[Page-level text extractions]
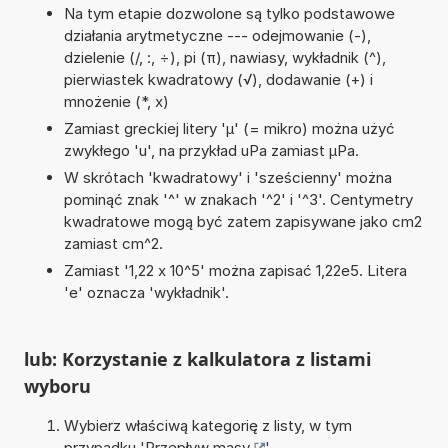
Na tym etapie dozwolone są tylko podstawowe
działania arytmetyczne --- odejmowanie (-),
dzielenie (/, :, ÷), pi (π), nawiasy, wykładnik (^),
pierwiastek kwadratowy (√), dodawanie (+) i
mnożenie (*, x)
Zamiast greckiej litery 'µ' (= mikro) można użyć
zwykłego 'u', na przykład uPa zamiast µPa.
W skrótach 'kwadratowy' i 'sześcienny' można
pominąć znak '^' w znakach '^2' i '^3'. Centymetry
kwadratowe mogą być zatem zapisywane jako cm2
zamiast cm^2.
Zamiast '1,22 x 10^5' można zapisać 1,22e5. Litera
'e' oznacza 'wykładnik'.
lub: Korzystanie z kalkulatora z listami
wyboru
Wybierz właściwą kategorię z listy, w tym
przypadku '
Przepływ masy
'.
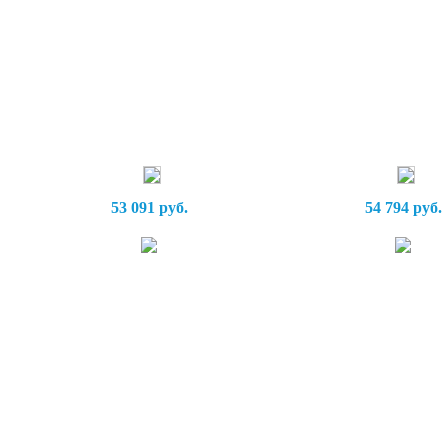
53 091 руб.
54 794 руб.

▶ WHAT YOU SHOULD DO
Apart from the pictures, every record must be set down exactly.

▶ RESPONSE
Na tym etapie dozwolone są tylko podstawowe
działania arytmetyczne --- odejmowanie (-),
dzielenie (/, :, ÷), pi (π), nawiasy, wykładnik (^),
pierwiastek kwadratowy (√), dodawanie (+) i
mnożenie (*, x)
Zamiast greckiej litery 'µ' (= mikro) można użyć
zwykłego 'u', na przykład uPa zamiast µPa.
W skrótach 'kwadratowy' i 'sześcienny' można
pominąć znak '^' w znakach '^2' i '^3'. Centymetry
kwadratowe mogą być zatem zapisywane jako cm2
zamiast cm^2.
Zamiast '1,22 x 10^5' można zapisać 1,22e5. Litera
'e' oznacza 'wykładnik'.
lub: Korzystanie z kalkulatora z listami
wyboru
Wybierz właściwą kategorię z listy, w tym
przypadku '
Przepływ masy
'.
53 091 руб.
54 794 руб.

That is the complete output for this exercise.